From my experience it is also important to acknowledge that the excessive reassurance-seeking, and other health anxiety behaviours, may have elicited negative responses from health professionals. It does not mean that they’re not believed, or that they may not have a real physical problem.
The impact these patients can have on GPs may be severe. The GP can be faced with a patient who has excessive anxiety and a need for reassurance; this, in turn, can cause a GP excessive anxiety. What if the symptoms are real? There is a looming threat that comes from potential patient litigation. This may not be intentional on the part of the patient, but driven by their excessive fear.
When trying to treat such patients it is helpful for GPs to aid patients in understanding how psychological processes can affect the way that they think, and impact their interpretation of physical symptoms.
Thinking with the patient, and reflecting on alternative causes for the physical symptoms and what might be an alternative explanation, is helpful. Acknowledging with the patient that their experience is undeniable and true, but that what they think and feel are also being reflected physically.

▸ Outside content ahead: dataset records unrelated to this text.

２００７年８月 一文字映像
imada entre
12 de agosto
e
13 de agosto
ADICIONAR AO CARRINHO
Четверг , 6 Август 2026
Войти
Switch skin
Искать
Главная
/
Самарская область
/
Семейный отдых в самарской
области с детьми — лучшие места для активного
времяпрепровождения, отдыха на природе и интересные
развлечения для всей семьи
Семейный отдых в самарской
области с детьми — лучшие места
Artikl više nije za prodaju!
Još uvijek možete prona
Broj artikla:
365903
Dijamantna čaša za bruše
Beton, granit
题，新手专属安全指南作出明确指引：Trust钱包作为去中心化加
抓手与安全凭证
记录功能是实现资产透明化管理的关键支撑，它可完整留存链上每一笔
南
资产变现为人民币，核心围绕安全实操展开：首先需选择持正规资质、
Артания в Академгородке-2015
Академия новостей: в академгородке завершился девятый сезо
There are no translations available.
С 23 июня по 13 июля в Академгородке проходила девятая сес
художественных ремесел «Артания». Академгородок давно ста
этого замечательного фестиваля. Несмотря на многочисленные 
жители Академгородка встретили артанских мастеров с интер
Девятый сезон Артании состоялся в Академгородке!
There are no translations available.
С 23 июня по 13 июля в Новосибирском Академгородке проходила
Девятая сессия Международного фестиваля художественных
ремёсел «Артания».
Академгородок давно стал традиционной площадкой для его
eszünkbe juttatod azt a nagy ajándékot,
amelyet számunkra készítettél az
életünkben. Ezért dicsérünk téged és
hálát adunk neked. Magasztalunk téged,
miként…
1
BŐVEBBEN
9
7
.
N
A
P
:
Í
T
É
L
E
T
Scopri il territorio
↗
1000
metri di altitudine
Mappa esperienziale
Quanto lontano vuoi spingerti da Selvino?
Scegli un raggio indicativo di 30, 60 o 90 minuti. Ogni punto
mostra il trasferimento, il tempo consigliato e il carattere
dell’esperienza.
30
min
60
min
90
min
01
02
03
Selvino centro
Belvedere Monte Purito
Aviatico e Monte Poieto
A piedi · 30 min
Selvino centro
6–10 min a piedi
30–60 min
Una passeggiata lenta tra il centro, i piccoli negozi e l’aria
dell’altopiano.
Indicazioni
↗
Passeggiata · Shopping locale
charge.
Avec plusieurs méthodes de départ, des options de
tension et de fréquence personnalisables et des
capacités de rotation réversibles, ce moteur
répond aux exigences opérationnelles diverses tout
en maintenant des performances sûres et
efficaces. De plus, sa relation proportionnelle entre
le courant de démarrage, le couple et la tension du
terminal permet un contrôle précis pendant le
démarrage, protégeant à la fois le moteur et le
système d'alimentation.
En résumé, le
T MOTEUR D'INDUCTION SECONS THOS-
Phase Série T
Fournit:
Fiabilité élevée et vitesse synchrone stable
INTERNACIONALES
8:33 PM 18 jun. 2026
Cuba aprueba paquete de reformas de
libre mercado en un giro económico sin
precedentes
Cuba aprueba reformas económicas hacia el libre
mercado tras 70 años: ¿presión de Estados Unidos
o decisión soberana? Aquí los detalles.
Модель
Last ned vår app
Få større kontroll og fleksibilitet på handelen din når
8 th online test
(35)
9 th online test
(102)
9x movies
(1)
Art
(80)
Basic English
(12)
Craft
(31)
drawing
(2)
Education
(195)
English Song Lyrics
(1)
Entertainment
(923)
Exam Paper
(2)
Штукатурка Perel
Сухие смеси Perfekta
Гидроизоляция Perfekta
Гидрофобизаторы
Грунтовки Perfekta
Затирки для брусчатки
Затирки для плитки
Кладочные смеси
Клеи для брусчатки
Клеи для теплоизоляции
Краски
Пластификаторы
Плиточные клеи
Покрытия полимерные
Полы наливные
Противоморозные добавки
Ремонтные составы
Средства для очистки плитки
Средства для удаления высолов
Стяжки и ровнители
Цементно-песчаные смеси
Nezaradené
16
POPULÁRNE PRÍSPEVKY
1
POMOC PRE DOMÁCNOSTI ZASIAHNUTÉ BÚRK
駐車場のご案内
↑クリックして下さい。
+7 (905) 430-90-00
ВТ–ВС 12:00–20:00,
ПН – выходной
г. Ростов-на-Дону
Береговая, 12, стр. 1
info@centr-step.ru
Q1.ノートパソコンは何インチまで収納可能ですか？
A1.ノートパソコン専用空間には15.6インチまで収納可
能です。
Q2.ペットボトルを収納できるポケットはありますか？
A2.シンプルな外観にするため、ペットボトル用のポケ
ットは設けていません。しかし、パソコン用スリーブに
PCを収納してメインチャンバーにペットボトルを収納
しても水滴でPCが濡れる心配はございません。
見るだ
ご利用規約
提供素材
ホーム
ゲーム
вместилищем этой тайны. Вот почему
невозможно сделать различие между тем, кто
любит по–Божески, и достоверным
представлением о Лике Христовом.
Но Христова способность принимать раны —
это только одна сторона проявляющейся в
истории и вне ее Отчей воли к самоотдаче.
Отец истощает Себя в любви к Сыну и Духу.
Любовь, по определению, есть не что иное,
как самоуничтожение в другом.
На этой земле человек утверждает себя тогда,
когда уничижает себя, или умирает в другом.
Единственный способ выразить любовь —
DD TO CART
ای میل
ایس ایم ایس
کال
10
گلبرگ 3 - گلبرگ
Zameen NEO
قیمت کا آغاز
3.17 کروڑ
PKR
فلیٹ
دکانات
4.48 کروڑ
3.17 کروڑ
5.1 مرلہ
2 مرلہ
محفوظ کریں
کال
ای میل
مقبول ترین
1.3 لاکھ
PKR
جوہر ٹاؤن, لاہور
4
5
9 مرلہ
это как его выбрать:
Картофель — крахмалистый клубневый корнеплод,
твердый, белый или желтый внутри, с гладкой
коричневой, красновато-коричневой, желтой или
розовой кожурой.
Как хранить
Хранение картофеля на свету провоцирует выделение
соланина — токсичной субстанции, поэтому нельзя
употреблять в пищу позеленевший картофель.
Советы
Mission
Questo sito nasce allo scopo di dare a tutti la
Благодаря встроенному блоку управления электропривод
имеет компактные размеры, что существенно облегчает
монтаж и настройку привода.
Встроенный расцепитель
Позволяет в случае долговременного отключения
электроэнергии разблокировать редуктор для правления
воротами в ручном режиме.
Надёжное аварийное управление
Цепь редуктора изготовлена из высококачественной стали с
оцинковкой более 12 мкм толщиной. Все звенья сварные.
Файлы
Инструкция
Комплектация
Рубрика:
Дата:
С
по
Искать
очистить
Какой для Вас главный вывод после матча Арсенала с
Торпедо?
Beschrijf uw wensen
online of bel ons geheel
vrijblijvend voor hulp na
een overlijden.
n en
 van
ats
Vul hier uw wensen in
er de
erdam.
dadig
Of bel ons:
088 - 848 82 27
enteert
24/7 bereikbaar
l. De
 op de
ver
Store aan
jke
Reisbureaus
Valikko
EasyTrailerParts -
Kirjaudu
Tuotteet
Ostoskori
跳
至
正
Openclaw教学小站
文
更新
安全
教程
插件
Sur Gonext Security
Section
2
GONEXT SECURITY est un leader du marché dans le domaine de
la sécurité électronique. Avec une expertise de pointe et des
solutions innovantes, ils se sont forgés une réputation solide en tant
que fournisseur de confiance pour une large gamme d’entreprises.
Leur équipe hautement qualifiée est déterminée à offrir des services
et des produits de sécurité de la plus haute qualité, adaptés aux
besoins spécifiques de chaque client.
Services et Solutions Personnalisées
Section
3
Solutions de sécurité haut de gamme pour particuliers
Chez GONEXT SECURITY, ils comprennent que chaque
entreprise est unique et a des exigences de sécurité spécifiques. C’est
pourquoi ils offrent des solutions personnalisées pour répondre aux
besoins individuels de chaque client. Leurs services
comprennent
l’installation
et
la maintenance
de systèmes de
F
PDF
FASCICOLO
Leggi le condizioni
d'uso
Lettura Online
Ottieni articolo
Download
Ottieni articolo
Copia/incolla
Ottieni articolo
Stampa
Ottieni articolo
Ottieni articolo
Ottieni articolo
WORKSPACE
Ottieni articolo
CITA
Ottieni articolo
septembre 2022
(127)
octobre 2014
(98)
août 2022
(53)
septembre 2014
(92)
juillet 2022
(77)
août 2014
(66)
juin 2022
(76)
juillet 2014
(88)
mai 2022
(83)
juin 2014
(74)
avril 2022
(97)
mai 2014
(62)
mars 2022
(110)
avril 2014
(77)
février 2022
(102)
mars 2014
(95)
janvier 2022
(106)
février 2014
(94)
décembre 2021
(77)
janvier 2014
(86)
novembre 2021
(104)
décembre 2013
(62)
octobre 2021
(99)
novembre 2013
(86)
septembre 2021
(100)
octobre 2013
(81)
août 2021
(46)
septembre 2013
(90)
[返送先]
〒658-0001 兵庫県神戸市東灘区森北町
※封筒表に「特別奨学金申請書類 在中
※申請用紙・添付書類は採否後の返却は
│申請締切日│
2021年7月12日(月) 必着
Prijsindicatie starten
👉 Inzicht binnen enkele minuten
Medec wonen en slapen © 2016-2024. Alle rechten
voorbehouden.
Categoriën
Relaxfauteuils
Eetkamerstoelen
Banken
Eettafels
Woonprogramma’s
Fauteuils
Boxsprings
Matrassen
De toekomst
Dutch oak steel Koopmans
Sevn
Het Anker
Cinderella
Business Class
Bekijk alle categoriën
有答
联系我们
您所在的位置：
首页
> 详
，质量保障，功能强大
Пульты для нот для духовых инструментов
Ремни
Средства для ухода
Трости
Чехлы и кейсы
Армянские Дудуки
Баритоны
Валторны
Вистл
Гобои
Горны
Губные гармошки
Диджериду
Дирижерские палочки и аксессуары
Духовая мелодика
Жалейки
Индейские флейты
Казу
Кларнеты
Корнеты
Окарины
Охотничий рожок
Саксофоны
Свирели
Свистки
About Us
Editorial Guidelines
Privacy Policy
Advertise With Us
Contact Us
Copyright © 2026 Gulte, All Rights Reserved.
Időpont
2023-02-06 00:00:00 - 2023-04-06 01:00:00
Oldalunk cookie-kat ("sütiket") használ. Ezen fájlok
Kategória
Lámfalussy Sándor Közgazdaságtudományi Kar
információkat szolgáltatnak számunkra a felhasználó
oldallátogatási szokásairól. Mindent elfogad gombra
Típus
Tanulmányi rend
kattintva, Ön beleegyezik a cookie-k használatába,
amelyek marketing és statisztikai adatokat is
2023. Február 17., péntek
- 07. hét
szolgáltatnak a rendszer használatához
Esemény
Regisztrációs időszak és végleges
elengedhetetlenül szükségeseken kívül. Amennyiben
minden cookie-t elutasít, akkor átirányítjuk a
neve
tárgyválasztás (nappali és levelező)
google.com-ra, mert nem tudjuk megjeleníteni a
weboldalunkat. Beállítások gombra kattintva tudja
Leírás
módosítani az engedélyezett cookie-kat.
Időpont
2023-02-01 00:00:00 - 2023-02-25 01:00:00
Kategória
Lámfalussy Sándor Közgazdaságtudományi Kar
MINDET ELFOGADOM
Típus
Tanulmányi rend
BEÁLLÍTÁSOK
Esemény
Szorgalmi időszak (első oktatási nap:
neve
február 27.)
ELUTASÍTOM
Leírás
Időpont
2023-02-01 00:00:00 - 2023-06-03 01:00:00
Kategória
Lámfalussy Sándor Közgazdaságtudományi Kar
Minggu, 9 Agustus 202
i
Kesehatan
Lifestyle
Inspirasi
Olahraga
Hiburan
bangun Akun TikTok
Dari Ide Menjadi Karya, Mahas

GPs should help normalise, and explain, the commonplace experience of fear and its physical presentation; the most obvious of these is that, when feeling anxious, the accompanying sickness in the pit of the stomach is real and not ‘in the head’ – but this feeling, however physical, is driven by psychological processes. The GP should value the patient’s experiences; what they describe to you is not fictitious and is very real to them.
So what can a patient do to help themselves? Self-help can come from, and be aided by, a variety of sources.
- The book Overcoming Health Anxiety by Rob Wilson and David Veale is a helpful resource.
- There are other online resources such as Anxiety UK (anxietyuk.org). They offer information relating to health anxiety, and anxieties in general, and also access to support groups and other helpful information.
- Another helpful online resource is Living Life to the Full (lltf.com). They offer a variety of free, online courses which cover several topics and areas related to anxiety and common problems.
- The NHS has its own website page explaining health anxiety.
- There is also the NHS-run ‘improving access to psychological therapies’ programme which, dependent on the area in England, will have links to online resources, and will facilitate self-referral to groups and therapy.
Health and hope
Practice Business hopes that by illuminating the epidemic of the worried well, and by showing compassion towards these patients rather than hostility, we can all work towards a future of health and hope, as opposed to fear and frailty.
Let’s all work together to de-stigmatise health conditions and normalise both sickness and disability, so that we can all breathe a little easier. Change begins at practice level, and we challenge you to make easing the burden of health anxiety on both patients and staff a top priority in your surgery.
So, whilst living fast and furiously in our ever-changing modern world, we can all be less worried and more well.